For unprovable blocks we would depend on SGX to prove that we should skip the block. In many ways this is very reasonable, even if the SGX proof is wrong the worst that can happen is that some transactions that should have executed did not. The bigger problem with this however is that if a block is marked as unprovable incorrectly, this invalidates the immediate finality of blocks after they are proposed. Finality (is SGX is broken) is thus reduced to the time till verification. Not great.

So what if we don't want to rely on just SGX to prove that a block is unprovable. In the scheme above we have actually created a fraud proof scenario: anyone can show that the SGX proof is invalid by submitting a normal provable block proof! So the only thing we have to do when an unprovable block proof is seen on-chain, is to make sure the window to get that "fraud proof" in is long enough, the time until the block can be verified needs to be artificially extended when the unprovable block path is taken in the fork choice. The fraud proof window can also be set quite low because the amount of money that can be stolen by marking a block as unprovable is related to the the economic activity in that block (and potentially the following blocks) because the only thing an attacker can do is skip transactions. This is similar to re-orgs in L1s, and unlike the fraud proof for an optimistic rollup where an attacker has full control over the new state root and so the total TVL is at risk.

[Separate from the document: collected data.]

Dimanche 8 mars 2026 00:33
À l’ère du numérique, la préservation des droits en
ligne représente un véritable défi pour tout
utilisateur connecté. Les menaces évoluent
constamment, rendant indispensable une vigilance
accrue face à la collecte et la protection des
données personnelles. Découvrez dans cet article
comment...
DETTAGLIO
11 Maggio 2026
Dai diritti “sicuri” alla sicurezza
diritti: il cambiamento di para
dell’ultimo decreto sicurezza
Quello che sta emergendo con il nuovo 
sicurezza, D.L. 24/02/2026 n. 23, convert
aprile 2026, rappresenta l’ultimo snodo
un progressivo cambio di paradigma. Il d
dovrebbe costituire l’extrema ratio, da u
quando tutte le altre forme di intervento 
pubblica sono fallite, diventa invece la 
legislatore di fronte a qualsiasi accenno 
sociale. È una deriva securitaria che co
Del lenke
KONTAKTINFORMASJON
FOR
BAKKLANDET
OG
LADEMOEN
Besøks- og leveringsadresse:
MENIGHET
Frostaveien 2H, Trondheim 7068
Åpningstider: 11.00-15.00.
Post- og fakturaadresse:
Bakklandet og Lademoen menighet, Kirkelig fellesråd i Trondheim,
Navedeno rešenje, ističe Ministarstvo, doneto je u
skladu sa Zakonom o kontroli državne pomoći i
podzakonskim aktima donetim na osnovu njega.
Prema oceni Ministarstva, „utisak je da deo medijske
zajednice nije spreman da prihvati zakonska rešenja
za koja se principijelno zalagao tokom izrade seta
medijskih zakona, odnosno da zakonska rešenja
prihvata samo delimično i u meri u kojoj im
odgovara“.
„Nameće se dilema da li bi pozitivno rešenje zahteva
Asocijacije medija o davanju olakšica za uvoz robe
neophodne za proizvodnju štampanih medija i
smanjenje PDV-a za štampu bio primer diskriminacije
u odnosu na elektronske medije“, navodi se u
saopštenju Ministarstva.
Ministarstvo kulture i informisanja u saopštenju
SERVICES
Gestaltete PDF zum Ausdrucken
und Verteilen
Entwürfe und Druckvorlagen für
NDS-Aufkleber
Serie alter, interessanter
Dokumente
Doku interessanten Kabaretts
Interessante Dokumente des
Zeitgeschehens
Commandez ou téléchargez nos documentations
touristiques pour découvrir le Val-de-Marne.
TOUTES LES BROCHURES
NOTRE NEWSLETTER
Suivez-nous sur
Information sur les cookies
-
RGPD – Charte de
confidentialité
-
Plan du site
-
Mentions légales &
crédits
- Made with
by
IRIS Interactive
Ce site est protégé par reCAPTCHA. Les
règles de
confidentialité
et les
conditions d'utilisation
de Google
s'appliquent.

We can even have a system in place that reduces that fraud proof window when another signature is submitted by a trusted entity (like Taiko) that also attests that the block is unprovable.

The explanation above uses SGX, but in the end this scheme working only really depends on the "fraud proofs". So the only real benefit of SGX is that it already gives very good guarantees on the correctness of the data from the start (this seems like a good idea for optimistic rollups I feel, they should do this). It also kind of removes the need for provers having to stake something so they can get slashed for submitting a wrong unprovable block proof, because it's already very hard to get the wrong proof on-chain (the protocol could give some extra reward instead in the very low change this would happen), but of course still something we could do.

Alternatively we could also require an SGX proof that a block can be proven at the proposer side. However I don't think this really adds a lot, and now places the burden of generating this SGX proof on the proposer side which seems to have some significant downsides, and not really any upsides.

Required changes

krypTuknife commented 8 months ago

whats next?

VinhSiuCiu commented 7 months ago

Great

pytman07 commented 7 months ago

Do not know about development. but what i read here kind on interest me

github-actions[bot] commented 5 months ago

This issue is stale because it has been open for 30 days with no activity.

github-actions[bot] commented 4 months ago

This issue was closed because it has been inactive for a week since being marked as stale.